Comparison of the Carter and discontinuity models on the example of validation on field data, when one point is known

6 Scale-Based Estimations

Previously, the entire analysis was done in terms of nondimensional quantities, which may obscure the physical range of their values. This chapter aims to provide a detailed description of all dimensional values we used and the estimations of dimensional parameters we obtained.

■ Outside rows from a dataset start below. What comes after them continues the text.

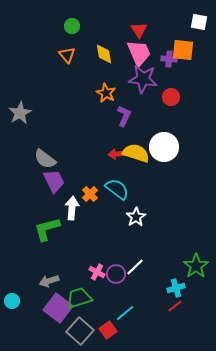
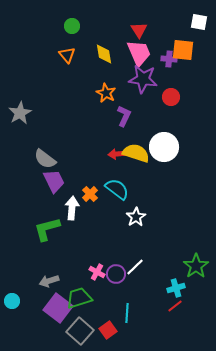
cyan line: moved 2 px right; rotated 48 degrees counterclockwise
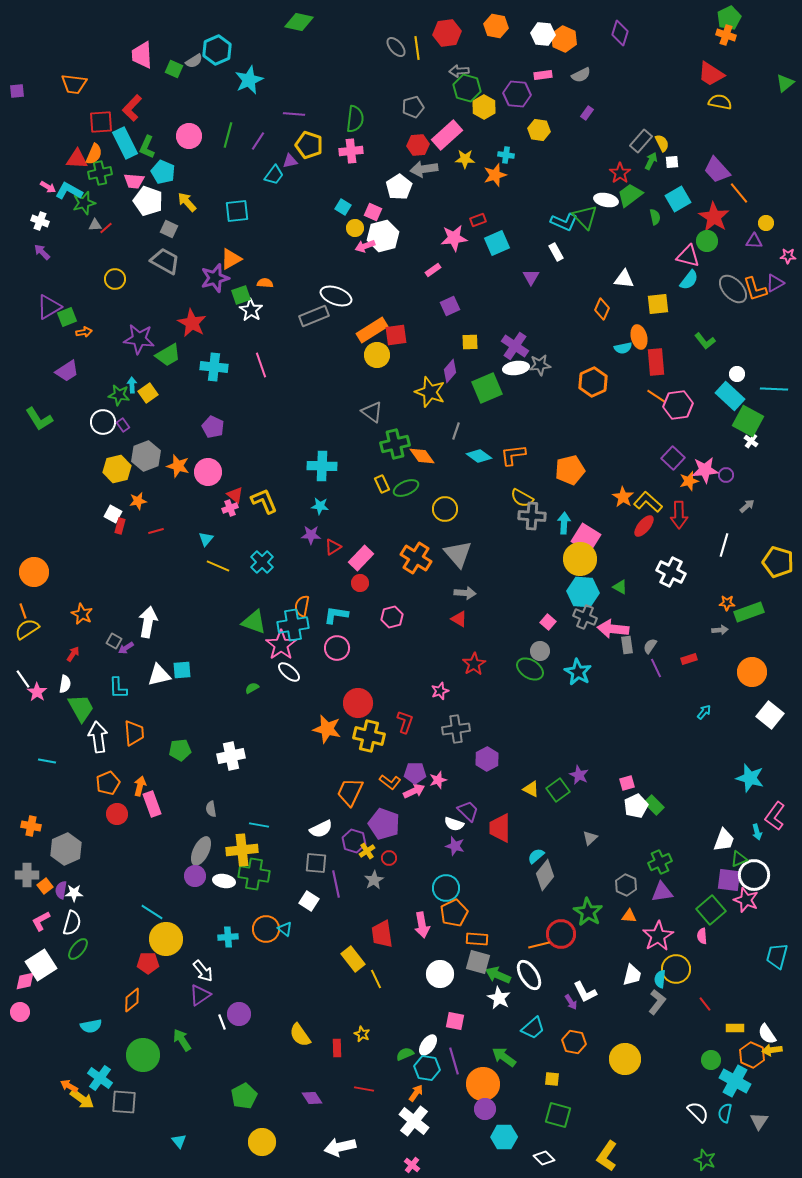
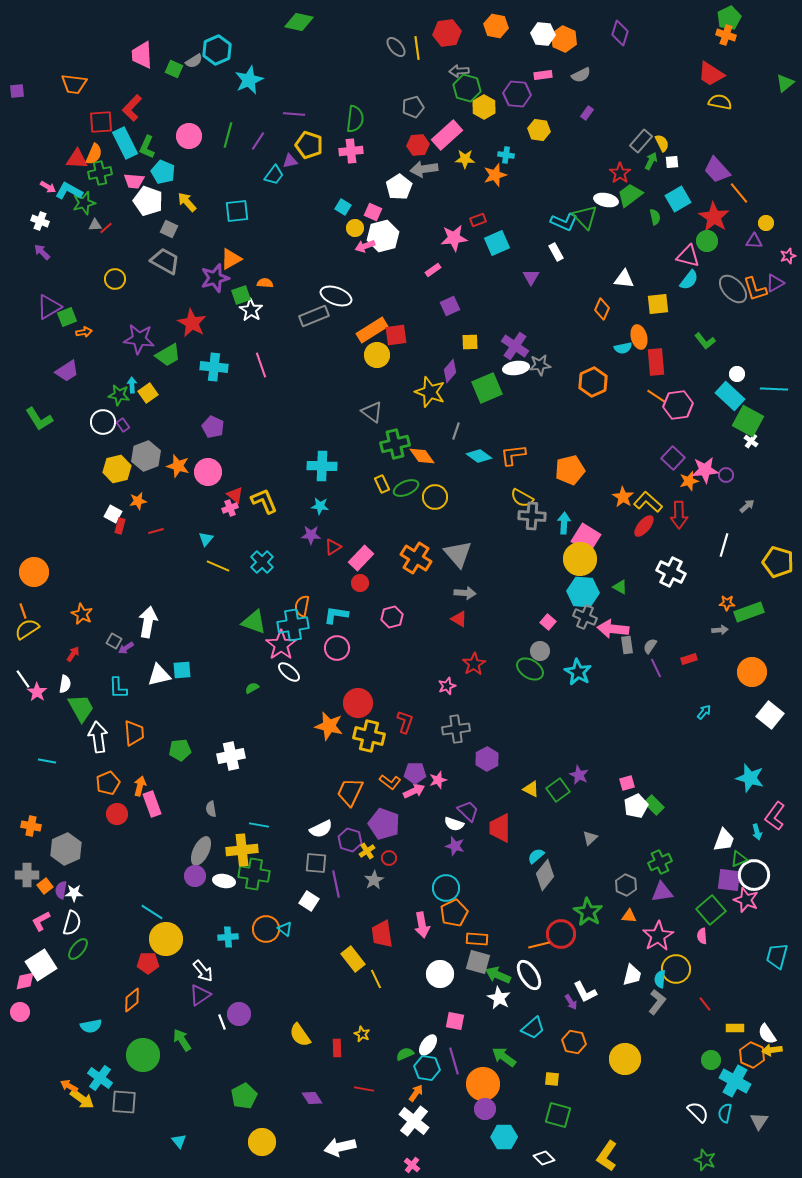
pink star at (788, 256): rotated 21 degrees counterclockwise
yellow circle at (445, 509): moved 10 px left, 12 px up
pink star at (440, 691): moved 7 px right, 5 px up
orange star at (327, 729): moved 2 px right, 3 px up
purple hexagon at (354, 841): moved 4 px left, 1 px up
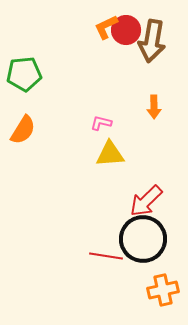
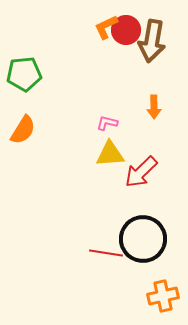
pink L-shape: moved 6 px right
red arrow: moved 5 px left, 29 px up
red line: moved 3 px up
orange cross: moved 6 px down
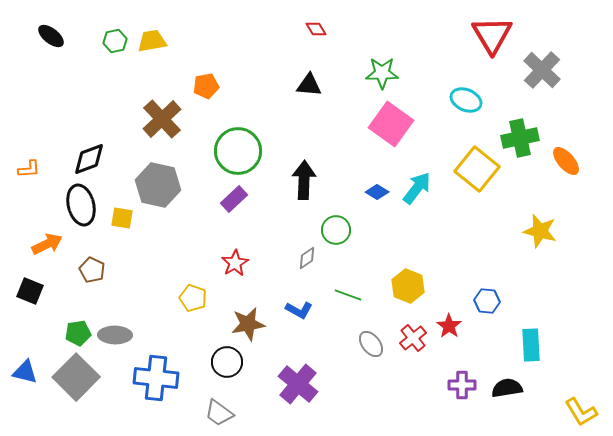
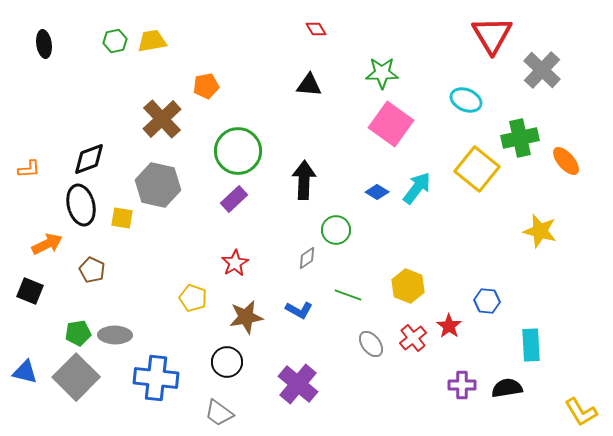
black ellipse at (51, 36): moved 7 px left, 8 px down; rotated 44 degrees clockwise
brown star at (248, 324): moved 2 px left, 7 px up
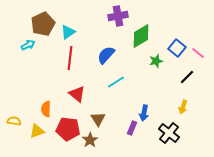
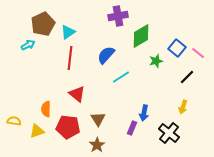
cyan line: moved 5 px right, 5 px up
red pentagon: moved 2 px up
brown star: moved 7 px right, 5 px down
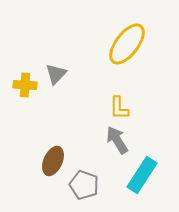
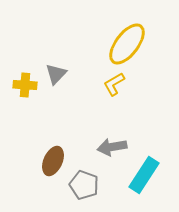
yellow L-shape: moved 5 px left, 24 px up; rotated 60 degrees clockwise
gray arrow: moved 5 px left, 7 px down; rotated 68 degrees counterclockwise
cyan rectangle: moved 2 px right
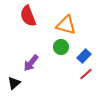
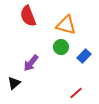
red line: moved 10 px left, 19 px down
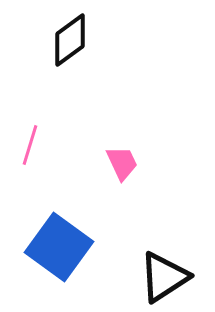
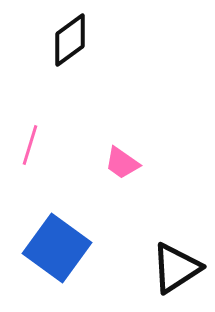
pink trapezoid: rotated 150 degrees clockwise
blue square: moved 2 px left, 1 px down
black triangle: moved 12 px right, 9 px up
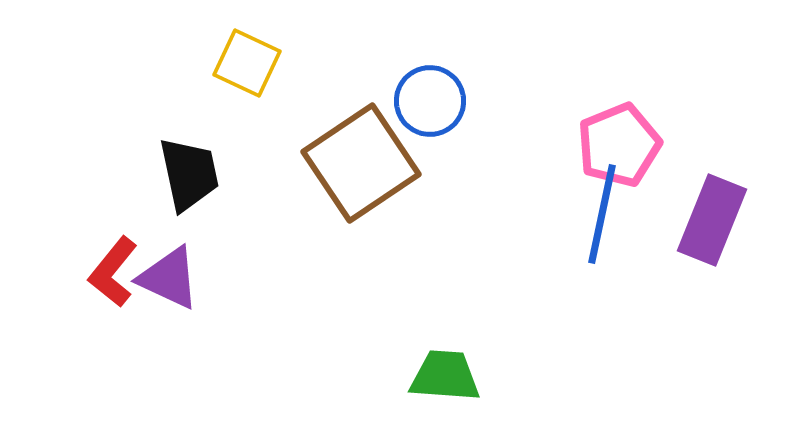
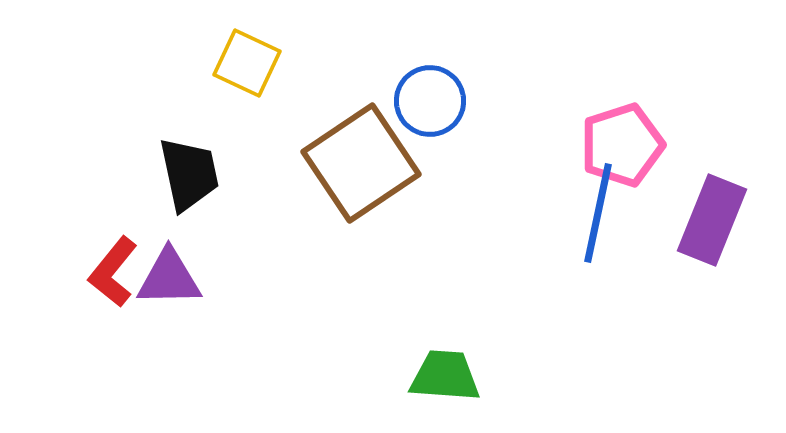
pink pentagon: moved 3 px right; rotated 4 degrees clockwise
blue line: moved 4 px left, 1 px up
purple triangle: rotated 26 degrees counterclockwise
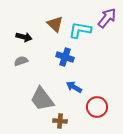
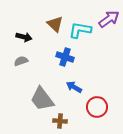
purple arrow: moved 2 px right, 1 px down; rotated 15 degrees clockwise
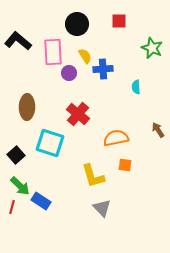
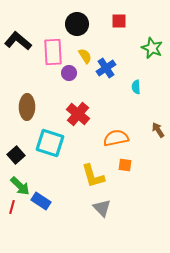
blue cross: moved 3 px right, 1 px up; rotated 30 degrees counterclockwise
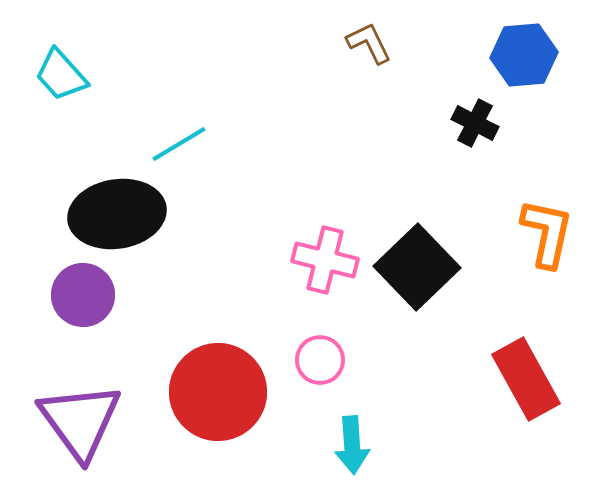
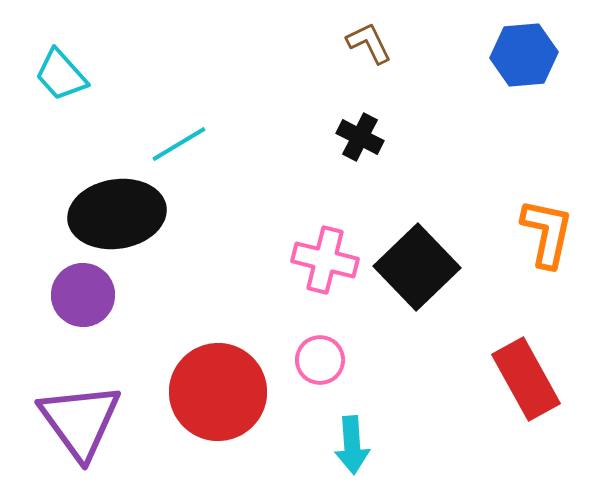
black cross: moved 115 px left, 14 px down
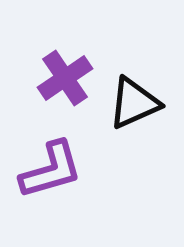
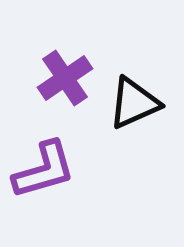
purple L-shape: moved 7 px left
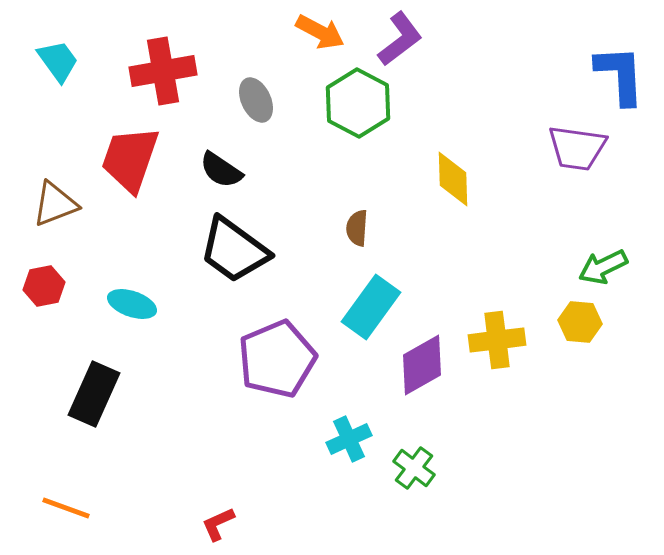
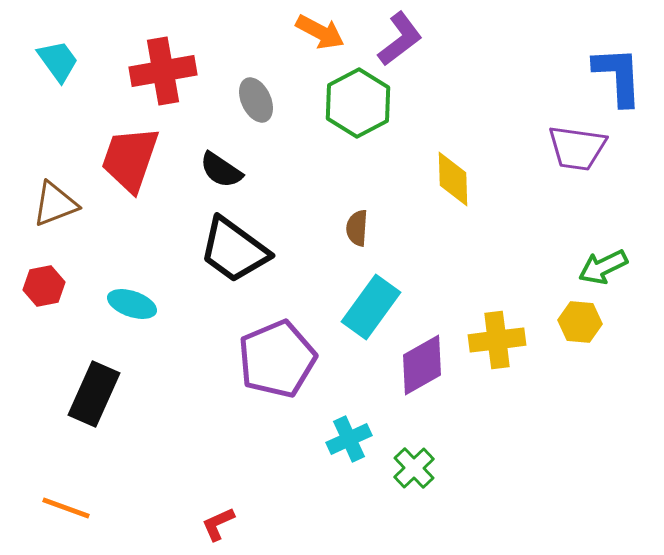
blue L-shape: moved 2 px left, 1 px down
green hexagon: rotated 4 degrees clockwise
green cross: rotated 9 degrees clockwise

6.1 Estimation of Physical Parameters and Their Scales

6.1.1 Pore Pressure

Pore pressure \(p_{\text{p}}\) [Pa] is the pressure of fluid contained within the pore space of a rock. In many formations, vertical distribution of the pore pressure along the vertical coordinate \(z\) can be roughly estimated by the hydrostatic pressure (Zhang 2011):

$$p_{\text{p}} \left( z \right) \approx \rho gz$$
(54)

where \(\rho\) is the fluid density [kg/m3], \(g = 9.81\) m/s2 is the gravity acceleration, and \(z\) is the true vertical depth [m]. Fluid density is typically between 800 and 1300 kg/m3 (Batzle and Wang 1992; Godefroy et al. 2008). The pore pressure calculated via Eq. (54) with substituted fluid density depending on the depth is presented in Fig. 20.

Fig. 20
figure 20

Pore pressure calculated using hydrostatic approximation [Eq. (54)] over wide range of true vertical depths

6.1.2 Normal Stress

Brown and Hoek (1978) tabulated and analyzed a substantial dataset of stress measurements. According to the results of their study, vertical stress \(\sigma_{\text{v}}\) in [Pa] (blue line in Fig. 21) can be expressed approximately as

$$\sigma_{\text{v}} \approx k \cdot z$$
(55)

where \(k = 0.027\) [MPa/m] is the ratio of vertical stress to true vertical depth \(z\) [m], which can be determined from density logs.

Fig. 21
figure 21

Vertical and average horizontal stress ranges for different true vertical depths

The authors also analyzed the average horizontal stress \(\sigma_{{{\text{h}}, {\text{av}}}}\), and concluded that it typically lies in the following range in [MPa] (gray area in Fig. 21):

$$\sigma_{{{\text{h}}, {\text{av}},0,{ \hbox{min} }}} + k_{1} \cdot z \le \sigma_{{{\text{h}}, {\text{av}}}} \le \sigma_{{{\text{h}}, {\text{av}},0,{ \hbox{max} }}} + k_{2} \cdot z$$
(56)

where \(\sigma_{{{\text{h}}, {\text{av}},0,{ \hbox{min} }}} = 2.7\) MPa and \(\sigma_{{{\text{h}}, {\text{av}},0,{ \hbox{max} }}} = 40.5\) MPa are the minimum and maximum average horizontal stress at zero depth (\(z = 0\)) and \(k_{1} = 0.008\) MPa/m, \(k_{2} = 0.014\) MPa/m are the minimum and maximum ratio of relative average horizontal stress (\(\sigma_{{{\text{h}}, {\text{av}}}} - \sigma_{{{\text{h}}, {\text{av}},0}}\)) to true vertical depth \(z\).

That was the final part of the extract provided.